<<<<

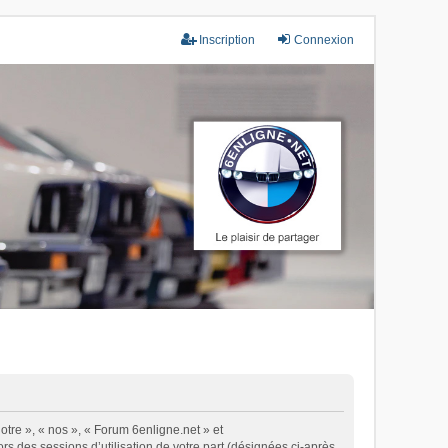
Inscription
Connexion
otre », « nos », « Forum 6enligne.net » et
ors des sessions d’utilisation de votre part (désignées ci-après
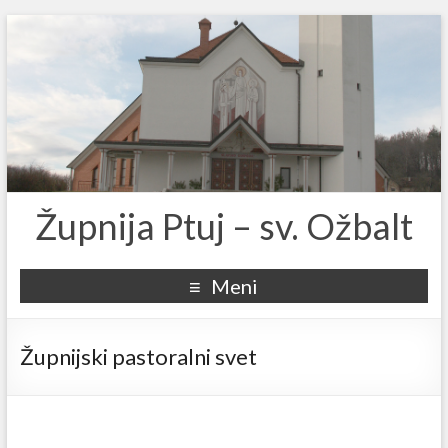
Župnija Ptuj – sv. Ožbalt
Meni
Župnijski pastoralni svet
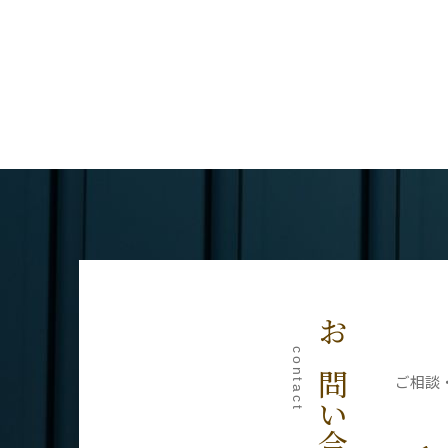
お問い合わせ
contact
ご相談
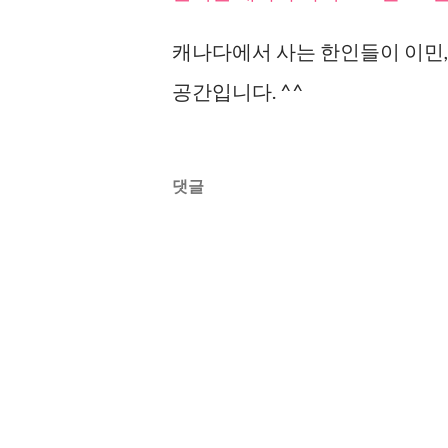
캐나다에서 사는 한인들이 이민, 
공간입니다. ^^
댓글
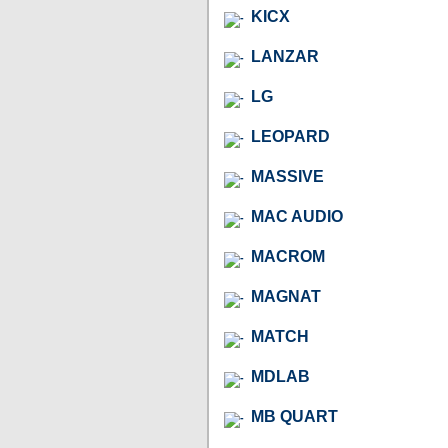
KICX
LANZAR
LG
LEOPARD
MASSIVE
MAC AUDIO
MACROM
MAGNAT
MATCH
MDLAB
MB QUART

>>>>

Reproduce every line of the material precisely, omitting its pictures.

**EXERCISE SOLUTION:**
Inscription
Connexion
otre », « nos », « Forum 6enligne.net » et
ors des sessions d’utilisation de votre part (désignées ci-après
Župnija Ptuj – sv. Ožbalt
Meni
Župnijski pastoralni svet
お問い合わせ
contact
ご相談
캐나다에서 사는 한인들이 이민, 
공간입니다. ^^
댓글
KICX
LANZAR
LG
LEOPARD
MASSIVE
MAC AUDIO
MACROM
MAGNAT
MATCH
MDLAB
MB QUART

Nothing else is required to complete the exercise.